WORK TASK ▸
Print, please, exactly the lines from the one with "Filterizer (683, 25)" through the final line of the data below, with both ends included and the pictures left out.

......

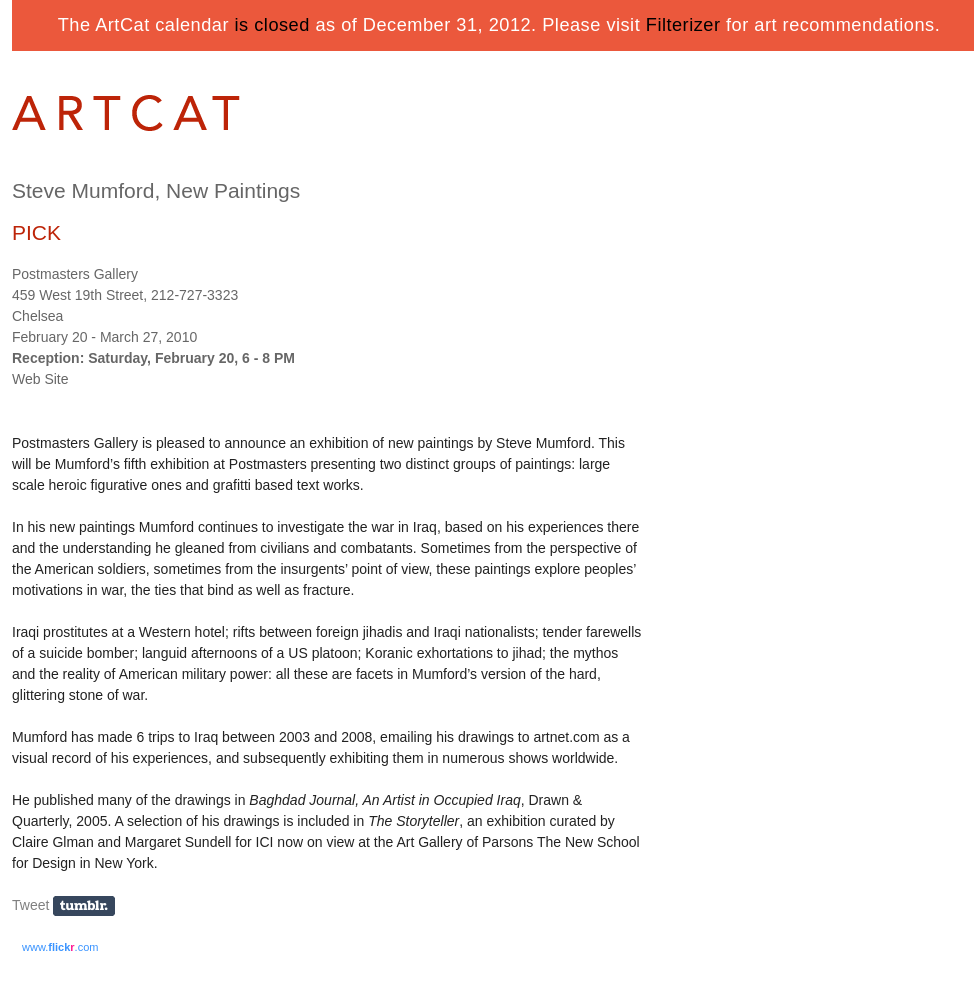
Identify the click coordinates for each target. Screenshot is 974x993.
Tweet (30, 905)
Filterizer (683, 25)
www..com (60, 947)
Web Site (40, 379)
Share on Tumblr (90, 906)
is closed (272, 25)
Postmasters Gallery (75, 274)
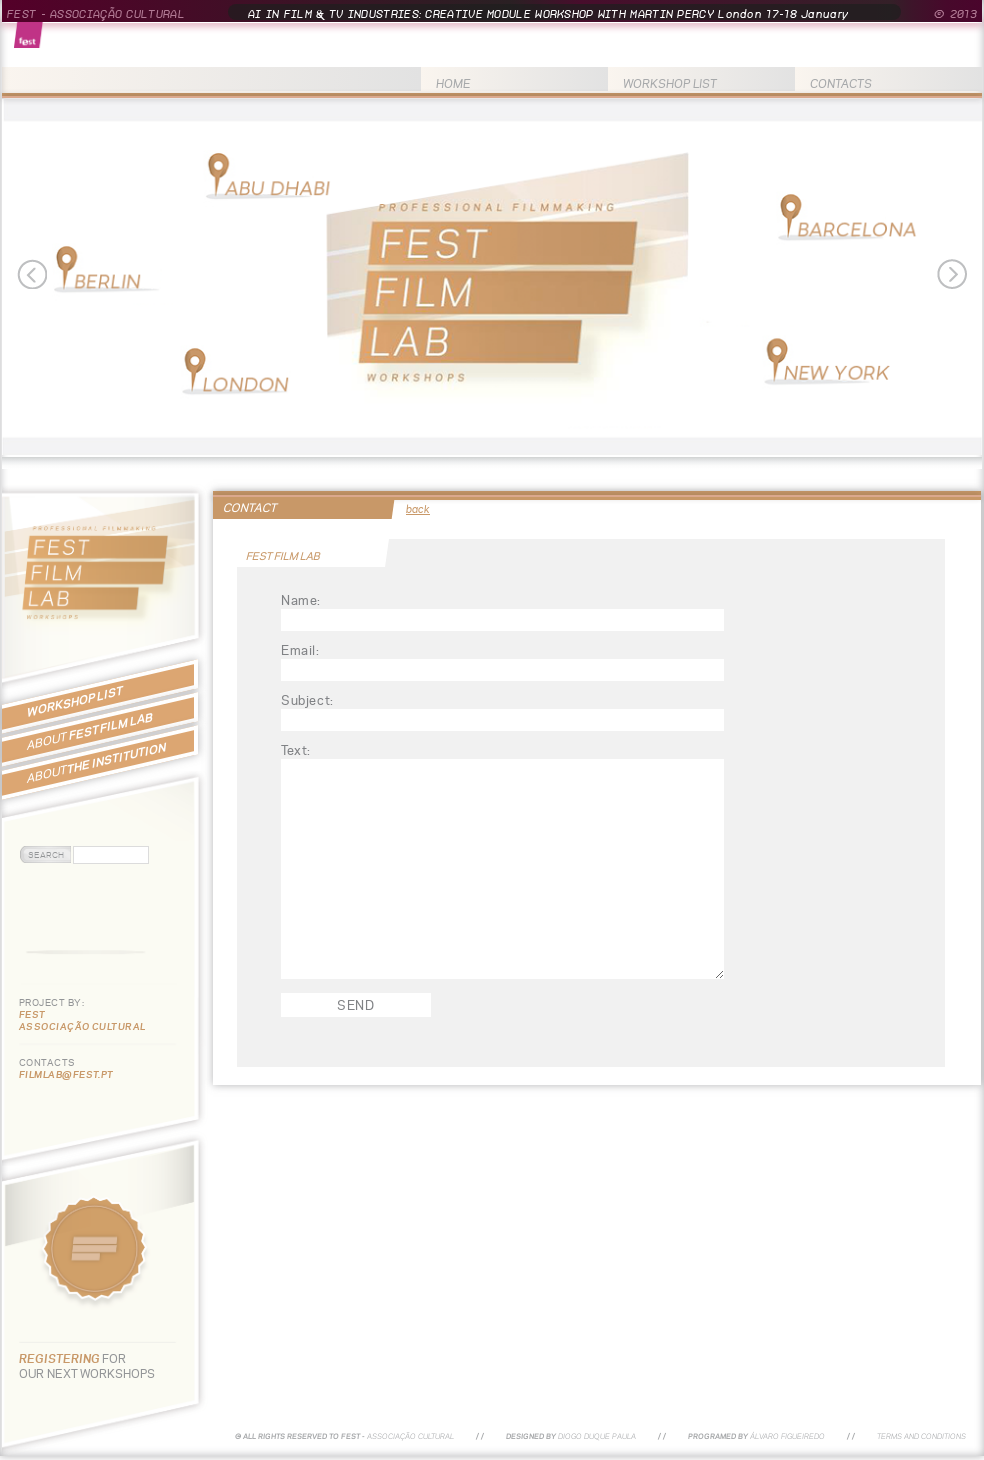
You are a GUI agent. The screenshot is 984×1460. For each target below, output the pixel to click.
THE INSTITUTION (96, 762)
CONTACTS (841, 83)
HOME (453, 83)
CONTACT (250, 507)
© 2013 (955, 14)
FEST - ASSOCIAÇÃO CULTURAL (96, 14)
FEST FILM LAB (90, 731)
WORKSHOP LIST (670, 83)
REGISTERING (60, 1358)
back (418, 509)
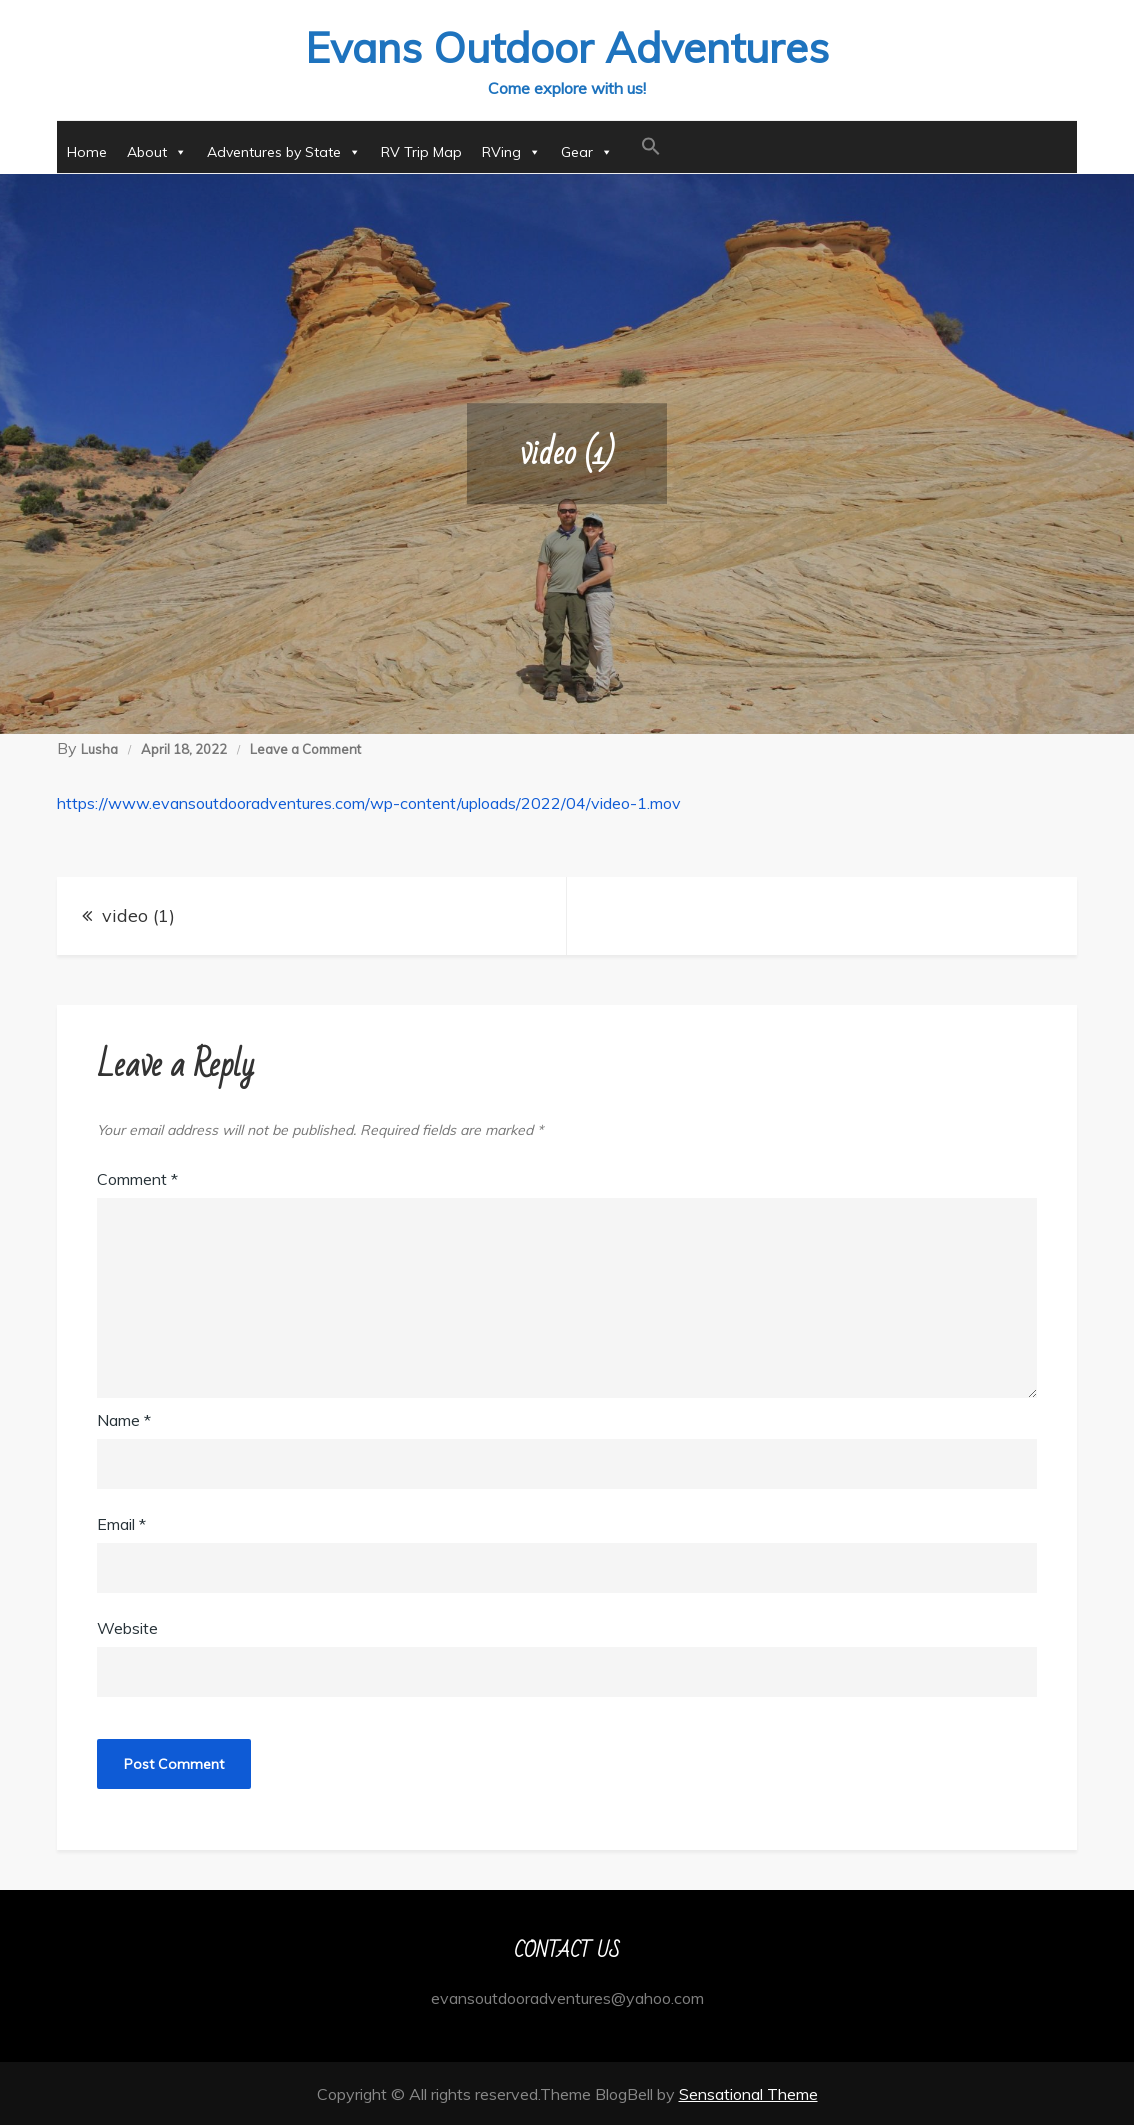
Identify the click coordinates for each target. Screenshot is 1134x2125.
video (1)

......

THE ANSWER ▸
Filterizer (683, 25)
www..com (60, 947)
Web Site (40, 379)
Share on Tumblr (90, 906)
is closed (272, 25)
Postmasters Gallery (75, 274)
You are a GUI agent. The screenshot is 984×1460. For each target below, output the pixel to click.
THE INSTITUTION (96, 762)
CONTACTS (841, 83)
HOME (453, 83)
CONTACT (250, 507)
© 2013 (955, 14)
FEST - ASSOCIAÇÃO CULTURAL (96, 14)
FEST FILM LAB (90, 731)
WORKSHOP LIST (670, 83)
REGISTERING (60, 1358)
back (418, 509)
Identify the click coordinates for each target. Screenshot is 1134x2125.
video (1)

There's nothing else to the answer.